Kentucky Horsemen Weigh in on Race-Day Medication

At an Oct. 21 open forum on Kentucky's equine medication policy, nearly everyone agreed the state should be part of a national effort to attain uniformity. However, opinions varied widely when it came to just what that policy should include.

About 70 people attended the meeting held at the Keeneland sale pavilion in Lexington. The forum was initiated by Kentucky Racing Commission chairman Frank Shoop, who suggested the state move to the proposed Salix-only-on-race-day policy the national Racing Medication and Testing Consortium is expected to recommend in December. Shoop heard from supporters and a good number of dissenters from a group that included owners, breeders, trainers, and veterinarians.

Trainer John Ward spoke in favor of the proposed policy, saying good, solid horsemen will send only healthy horses to the paddock to race. "I find in Kentucky the liberal medication rules are a crutch," he said. "I disagree that a shot of Banamine four hours out is something a good trainer needs. I feel if you can't get that horse right 24 hours out, maybe he shouldn't be in the entry box."

Others disagreed.

"The therapeutic medication we use doesn't move a horse up," said Bernie Flint, one of Kentucky's leading trainers. "It might help an ache or a pain, but performance enhancing? No. We're not trying to take an edge. I agree, we should put more money in testing, but I don't think we should take away the anti-inflammatory drugs. If it's not broke, don't fix it."

"I don't think Lasix can control bleeding on its own," trainer David Banks said. "I think adjunct medication can help Lasix. The (proposed) policy isn't practical day in and day out. I'm hoping the national policy will be more like (the current policy in Kentucky)."

Kentucky rules allow up to five medications on race day, including Salix (formerly known as Lasix); no more than two non-steroidal anti-inflammatory drugs (NSAIDs), namely phenylbutazone (Butazolidin) and flunixin meclofenamic acid (Banamine), naproxen, or ketoprofen; no more than one steroidal anti-inflammatory agent such as prednisolone, dexamethasone, prednisone, or triamcinolone; and furosemide and aminocaproic acid (amicar), both of which can be used to treat bleeding.

Ken Ramsey, who has many of his horses in training in Kentucky, said he believes some horses do need medication to race.

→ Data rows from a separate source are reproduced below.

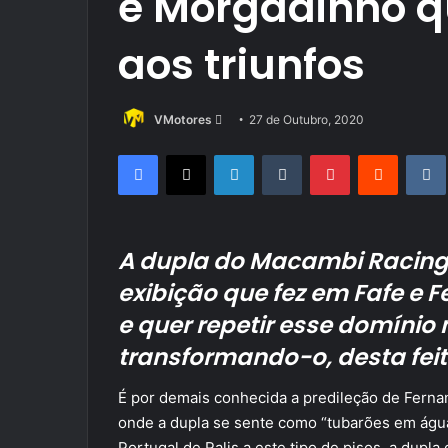
e Morgadinho q
aos triunfos
Send
VMotores
27 de Outubro, 2020
an
Facebook
X
LinkedIn
Tumblr
Pinterest
Reddit
email
A dupla do Macambi Racing
exibição que fez em Fafe e 
e quer repetir esse domínio 
transformando-o, desta feit
É por demais conhecida a predileção de Fernan
onde a dupla se sente como “tubarões em águ
Portugal de Ralis a este tipo de pisos, a dup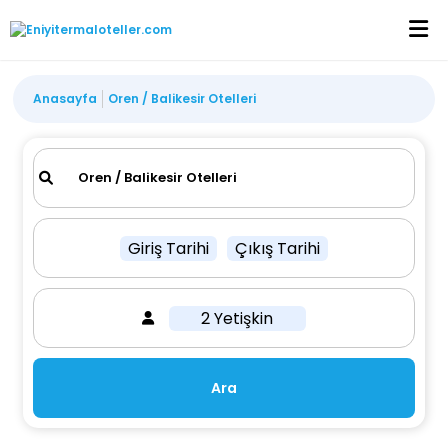
Anasayfa
Oren / Balikesir Otelleri
Giriş Tarihi
Çıkış Tarihi
2 Yetişkin
Ara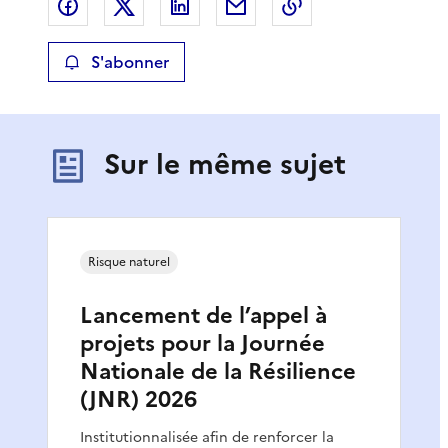
Partager sur Facebook
Partager sur X
Partager sur LinkedIn
Partager par email
Copier le lien de 
S'abonner
Sur le même sujet
Risque naturel
Lancement de l’appel à
projets pour la Journée
Nationale de la Résilience
(JNR) 2026
Institutionnalisée afin de renforcer la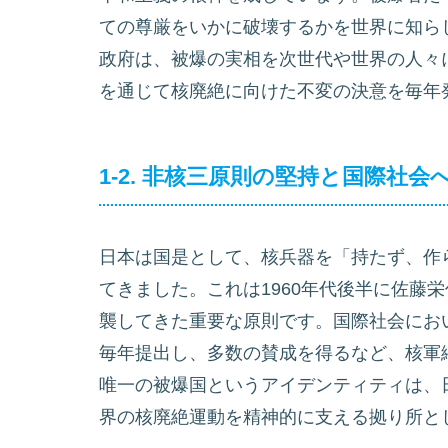
ての尊厳をいかに破壊するかを世界に知ら
政府は、被爆の実相を次世代や世界の人々
を通じて核廃絶に向けた不変の決意を毎年
1-2. 非核三原則の堅持と国際社会
日本は国是として、核兵器を「持たず、作
てきました。これは1960年代後半に佐藤
襲してきた重要な原則です。国際社会にお
毎年提出し、多数の賛成を得るなど、核軍
唯一の被爆国というアイデンティティは、
界の核廃絶運動を精神的に支える拠り所と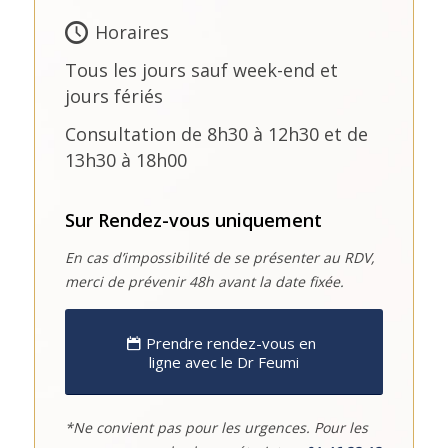
Horaires
Tous les jours sauf week-end et
jours fériés
Consultation de 8h30 à 12h30 et de
13h30 à 18h00
Sur Rendez-vous uniquement
En cas d’impossibilité de se présenter au RDV,
merci de prévenir 48h avant la date fixée.
Prendre rendez-vous en
ligne avec le Dr Feumi
*Ne convient pas pour les urgences. Pour les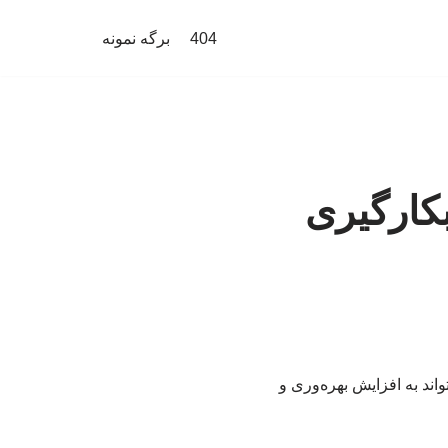
404
برگه نمونه
کارگیری
ند به افزایش بهره‌وری و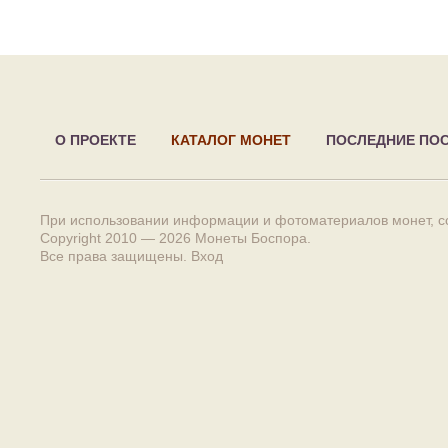
О ПРОЕКТЕ
КАТАЛОГ МОНЕТ
ПОСЛЕДНИЕ ПО
При использовании информации и фотоматериалов монет, сс
Copyright 2010 — 2026
Монеты Боспора
.
Все права защищены.
Вход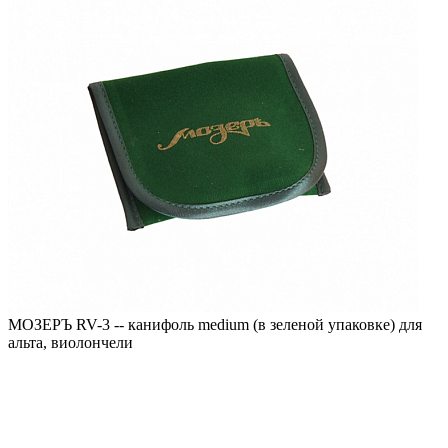
МОЗЕРЪ RV-3 -- канифоль medium (в зеленой упаковке) для
альта, виолончели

"If I have a headache, I take an aspirin," Ramsey said. "It doesn't make me run faster, but I can function. I think it's similar with horses. If there are no side effects (of a medication), I'm in favor of using it. I'm certainly not in favor of designer drugs, but minor drugs to me are like coffee, tea, or caffeine."

A number of veterinarians spoke in support of Kentucky's current rules. They emphasized therapeutic medications are used with the best interests of the horse in mind.

"Twenty percent of horses bleed through Lasix," said Dr. Mark Cheney, who advocated allowing additional anti-bleeding medications beyond the bleeder medication. Cheney did say, however, that "there is a good debate that a horse should not have to have Banamine four hours before a race."

"I believe in the medication policies we have right now," Dr. Charlie Ward said. "I also believe in no medication on race day. In a perfect world, we'd all exist without medication, but in this world, racing every three to four weeks, they need medications."

The next open forum is set for Nov. 18 at 12:30 p.m. Eastern time at Churchill Downs, where live racing is scheduled to begin Oct. 26.